[Exercise prompt] In the listing that follows, copy out each line that includes the word "content".

==*==

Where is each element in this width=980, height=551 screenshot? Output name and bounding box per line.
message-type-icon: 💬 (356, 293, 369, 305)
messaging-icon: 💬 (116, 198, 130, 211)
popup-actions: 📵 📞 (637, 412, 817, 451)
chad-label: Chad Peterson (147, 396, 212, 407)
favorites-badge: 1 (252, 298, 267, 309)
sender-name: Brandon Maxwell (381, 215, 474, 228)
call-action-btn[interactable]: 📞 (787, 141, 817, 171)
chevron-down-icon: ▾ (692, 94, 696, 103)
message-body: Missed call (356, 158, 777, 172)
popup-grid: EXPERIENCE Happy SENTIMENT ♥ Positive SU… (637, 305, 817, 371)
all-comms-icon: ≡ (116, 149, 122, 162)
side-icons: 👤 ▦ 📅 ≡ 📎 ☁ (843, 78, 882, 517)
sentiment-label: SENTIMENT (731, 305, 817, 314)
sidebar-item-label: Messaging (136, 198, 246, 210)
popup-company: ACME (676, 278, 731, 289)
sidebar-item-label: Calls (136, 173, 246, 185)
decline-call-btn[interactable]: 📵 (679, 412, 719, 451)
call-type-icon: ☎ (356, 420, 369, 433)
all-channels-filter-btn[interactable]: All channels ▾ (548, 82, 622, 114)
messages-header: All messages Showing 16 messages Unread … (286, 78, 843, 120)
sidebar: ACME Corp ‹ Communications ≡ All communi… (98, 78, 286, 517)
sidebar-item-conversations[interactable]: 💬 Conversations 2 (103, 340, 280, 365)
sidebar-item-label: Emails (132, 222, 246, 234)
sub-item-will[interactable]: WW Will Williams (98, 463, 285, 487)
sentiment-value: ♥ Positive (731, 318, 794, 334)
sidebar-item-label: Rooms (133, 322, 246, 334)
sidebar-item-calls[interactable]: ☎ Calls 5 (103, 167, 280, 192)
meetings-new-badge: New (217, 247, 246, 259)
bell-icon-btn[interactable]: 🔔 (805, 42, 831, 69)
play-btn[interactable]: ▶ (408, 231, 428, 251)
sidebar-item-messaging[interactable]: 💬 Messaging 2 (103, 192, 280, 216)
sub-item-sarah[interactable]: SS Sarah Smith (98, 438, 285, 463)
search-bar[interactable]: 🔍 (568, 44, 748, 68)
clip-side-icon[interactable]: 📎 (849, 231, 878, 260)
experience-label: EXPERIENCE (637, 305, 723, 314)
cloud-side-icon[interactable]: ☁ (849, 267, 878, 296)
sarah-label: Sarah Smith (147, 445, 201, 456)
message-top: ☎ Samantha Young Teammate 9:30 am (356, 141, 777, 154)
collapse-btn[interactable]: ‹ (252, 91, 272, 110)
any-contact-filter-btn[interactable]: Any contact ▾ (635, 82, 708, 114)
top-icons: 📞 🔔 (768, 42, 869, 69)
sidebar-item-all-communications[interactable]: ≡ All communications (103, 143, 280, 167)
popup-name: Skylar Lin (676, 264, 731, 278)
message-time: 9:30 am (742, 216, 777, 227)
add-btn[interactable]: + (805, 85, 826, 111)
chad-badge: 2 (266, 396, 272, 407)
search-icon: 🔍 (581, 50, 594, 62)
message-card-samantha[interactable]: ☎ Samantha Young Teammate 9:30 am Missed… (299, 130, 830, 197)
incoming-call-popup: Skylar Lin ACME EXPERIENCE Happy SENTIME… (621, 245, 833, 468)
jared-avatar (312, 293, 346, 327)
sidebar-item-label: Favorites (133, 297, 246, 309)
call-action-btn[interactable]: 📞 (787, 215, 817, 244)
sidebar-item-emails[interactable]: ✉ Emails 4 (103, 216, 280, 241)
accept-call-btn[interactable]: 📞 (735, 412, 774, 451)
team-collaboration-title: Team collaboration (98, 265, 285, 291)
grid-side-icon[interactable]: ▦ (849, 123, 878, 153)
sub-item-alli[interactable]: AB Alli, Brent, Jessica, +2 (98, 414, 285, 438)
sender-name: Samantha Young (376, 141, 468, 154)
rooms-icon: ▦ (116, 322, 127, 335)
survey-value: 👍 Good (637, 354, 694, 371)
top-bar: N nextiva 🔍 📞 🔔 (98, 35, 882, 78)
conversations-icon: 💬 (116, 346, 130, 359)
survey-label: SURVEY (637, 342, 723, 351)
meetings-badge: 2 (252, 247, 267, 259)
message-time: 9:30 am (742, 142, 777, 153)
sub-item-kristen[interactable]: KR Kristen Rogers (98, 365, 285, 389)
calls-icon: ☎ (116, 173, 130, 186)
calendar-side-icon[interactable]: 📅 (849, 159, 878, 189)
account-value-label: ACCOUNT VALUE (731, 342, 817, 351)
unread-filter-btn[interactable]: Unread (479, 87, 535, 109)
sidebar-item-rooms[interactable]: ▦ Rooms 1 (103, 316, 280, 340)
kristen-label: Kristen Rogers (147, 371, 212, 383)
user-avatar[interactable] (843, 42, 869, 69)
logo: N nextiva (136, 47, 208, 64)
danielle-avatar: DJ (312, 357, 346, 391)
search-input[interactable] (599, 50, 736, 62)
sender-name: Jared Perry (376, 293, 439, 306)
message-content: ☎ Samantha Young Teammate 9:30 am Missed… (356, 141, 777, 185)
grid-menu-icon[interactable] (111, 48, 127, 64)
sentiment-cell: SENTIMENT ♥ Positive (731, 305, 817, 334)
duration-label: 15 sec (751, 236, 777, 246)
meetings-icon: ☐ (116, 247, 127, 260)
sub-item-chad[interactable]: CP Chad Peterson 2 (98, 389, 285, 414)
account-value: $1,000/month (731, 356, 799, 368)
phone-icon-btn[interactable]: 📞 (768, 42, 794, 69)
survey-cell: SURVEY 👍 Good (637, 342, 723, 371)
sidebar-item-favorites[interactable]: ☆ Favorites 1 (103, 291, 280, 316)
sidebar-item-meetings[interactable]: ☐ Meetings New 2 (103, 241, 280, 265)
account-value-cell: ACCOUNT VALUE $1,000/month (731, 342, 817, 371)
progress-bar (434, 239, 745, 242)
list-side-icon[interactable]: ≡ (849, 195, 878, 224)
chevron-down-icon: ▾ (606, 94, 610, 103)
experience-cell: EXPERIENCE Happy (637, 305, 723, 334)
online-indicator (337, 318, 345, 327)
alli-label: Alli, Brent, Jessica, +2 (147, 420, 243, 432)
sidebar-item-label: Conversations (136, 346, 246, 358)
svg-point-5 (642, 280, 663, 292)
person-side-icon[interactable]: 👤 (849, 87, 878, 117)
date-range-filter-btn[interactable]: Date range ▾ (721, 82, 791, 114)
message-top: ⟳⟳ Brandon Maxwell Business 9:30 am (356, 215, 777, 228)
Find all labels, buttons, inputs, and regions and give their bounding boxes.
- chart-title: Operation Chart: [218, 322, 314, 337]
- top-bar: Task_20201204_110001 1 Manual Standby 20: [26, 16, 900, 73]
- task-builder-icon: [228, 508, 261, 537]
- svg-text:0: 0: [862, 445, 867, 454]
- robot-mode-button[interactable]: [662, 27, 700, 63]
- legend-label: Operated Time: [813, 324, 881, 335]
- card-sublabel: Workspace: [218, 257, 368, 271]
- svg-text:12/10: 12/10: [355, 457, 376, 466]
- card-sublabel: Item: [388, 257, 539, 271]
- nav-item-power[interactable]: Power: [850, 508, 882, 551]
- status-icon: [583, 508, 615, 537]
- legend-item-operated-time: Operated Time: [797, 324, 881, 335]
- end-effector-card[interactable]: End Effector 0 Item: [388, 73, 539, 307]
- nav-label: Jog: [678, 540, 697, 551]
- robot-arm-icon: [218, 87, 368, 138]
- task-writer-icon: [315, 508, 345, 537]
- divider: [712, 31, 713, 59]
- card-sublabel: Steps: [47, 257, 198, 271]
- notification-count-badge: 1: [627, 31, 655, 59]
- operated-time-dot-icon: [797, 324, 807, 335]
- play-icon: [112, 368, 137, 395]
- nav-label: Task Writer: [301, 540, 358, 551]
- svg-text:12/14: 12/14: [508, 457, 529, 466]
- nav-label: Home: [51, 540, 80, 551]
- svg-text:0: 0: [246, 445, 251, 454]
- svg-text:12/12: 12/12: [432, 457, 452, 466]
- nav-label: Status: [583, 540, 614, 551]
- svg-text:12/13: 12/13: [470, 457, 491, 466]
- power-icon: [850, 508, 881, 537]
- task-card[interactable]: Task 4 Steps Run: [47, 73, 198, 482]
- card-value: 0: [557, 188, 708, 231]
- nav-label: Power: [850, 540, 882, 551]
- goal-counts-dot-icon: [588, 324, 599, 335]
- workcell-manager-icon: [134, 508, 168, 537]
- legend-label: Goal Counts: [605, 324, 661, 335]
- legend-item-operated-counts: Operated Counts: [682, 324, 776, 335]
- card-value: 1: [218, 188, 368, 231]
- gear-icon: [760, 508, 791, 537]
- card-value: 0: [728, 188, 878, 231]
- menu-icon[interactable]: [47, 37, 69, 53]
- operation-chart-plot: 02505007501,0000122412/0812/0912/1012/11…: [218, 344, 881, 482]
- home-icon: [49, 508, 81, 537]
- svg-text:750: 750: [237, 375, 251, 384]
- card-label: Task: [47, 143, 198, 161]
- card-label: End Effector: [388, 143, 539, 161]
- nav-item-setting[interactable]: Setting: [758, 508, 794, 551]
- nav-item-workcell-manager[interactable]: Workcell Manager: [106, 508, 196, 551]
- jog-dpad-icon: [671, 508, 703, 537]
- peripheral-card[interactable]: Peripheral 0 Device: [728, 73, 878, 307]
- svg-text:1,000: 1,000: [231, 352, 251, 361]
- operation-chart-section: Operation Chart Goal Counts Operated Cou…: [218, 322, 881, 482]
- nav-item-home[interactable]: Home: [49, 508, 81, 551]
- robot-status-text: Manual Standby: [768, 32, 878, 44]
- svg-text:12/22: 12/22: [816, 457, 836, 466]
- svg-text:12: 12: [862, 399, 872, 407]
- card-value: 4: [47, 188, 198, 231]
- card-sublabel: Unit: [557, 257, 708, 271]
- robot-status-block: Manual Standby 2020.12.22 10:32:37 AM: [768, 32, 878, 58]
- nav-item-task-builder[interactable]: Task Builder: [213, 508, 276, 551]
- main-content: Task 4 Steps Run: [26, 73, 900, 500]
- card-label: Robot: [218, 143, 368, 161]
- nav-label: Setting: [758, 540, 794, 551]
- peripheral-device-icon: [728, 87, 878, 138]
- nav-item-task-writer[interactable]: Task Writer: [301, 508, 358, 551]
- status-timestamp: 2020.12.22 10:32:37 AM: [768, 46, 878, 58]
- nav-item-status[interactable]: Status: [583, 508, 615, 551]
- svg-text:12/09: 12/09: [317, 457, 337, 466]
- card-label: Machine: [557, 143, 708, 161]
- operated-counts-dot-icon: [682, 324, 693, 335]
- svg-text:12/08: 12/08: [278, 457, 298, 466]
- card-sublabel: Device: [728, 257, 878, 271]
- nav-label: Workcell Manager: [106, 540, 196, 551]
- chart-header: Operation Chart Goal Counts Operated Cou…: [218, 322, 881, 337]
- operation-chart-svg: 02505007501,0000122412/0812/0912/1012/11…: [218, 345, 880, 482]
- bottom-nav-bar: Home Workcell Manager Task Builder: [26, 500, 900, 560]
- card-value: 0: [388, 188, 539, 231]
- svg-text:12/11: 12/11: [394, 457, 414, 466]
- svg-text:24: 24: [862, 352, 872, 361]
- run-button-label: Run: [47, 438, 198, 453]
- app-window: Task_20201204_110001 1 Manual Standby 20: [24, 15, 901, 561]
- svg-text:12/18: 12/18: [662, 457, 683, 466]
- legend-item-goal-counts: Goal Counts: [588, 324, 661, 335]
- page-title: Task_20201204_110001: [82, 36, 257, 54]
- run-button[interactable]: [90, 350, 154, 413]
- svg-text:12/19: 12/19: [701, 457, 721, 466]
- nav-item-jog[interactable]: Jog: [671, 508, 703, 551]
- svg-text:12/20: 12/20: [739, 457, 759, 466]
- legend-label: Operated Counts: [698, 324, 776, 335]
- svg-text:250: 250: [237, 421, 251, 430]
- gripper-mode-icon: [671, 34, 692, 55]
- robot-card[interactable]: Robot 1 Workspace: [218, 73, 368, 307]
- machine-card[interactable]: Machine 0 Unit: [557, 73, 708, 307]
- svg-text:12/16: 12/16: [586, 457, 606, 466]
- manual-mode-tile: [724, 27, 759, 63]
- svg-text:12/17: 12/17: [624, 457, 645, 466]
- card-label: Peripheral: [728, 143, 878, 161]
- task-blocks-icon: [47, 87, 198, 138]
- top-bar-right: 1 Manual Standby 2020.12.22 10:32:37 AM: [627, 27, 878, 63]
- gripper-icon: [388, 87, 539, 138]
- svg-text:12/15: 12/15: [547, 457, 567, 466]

==*==

[Output for this exercise]
message-content: ☎ Samantha Young Teammate 9:30 am Missed… (356, 141, 777, 185)
- main-content: Task 4 Steps Run: [26, 73, 900, 500]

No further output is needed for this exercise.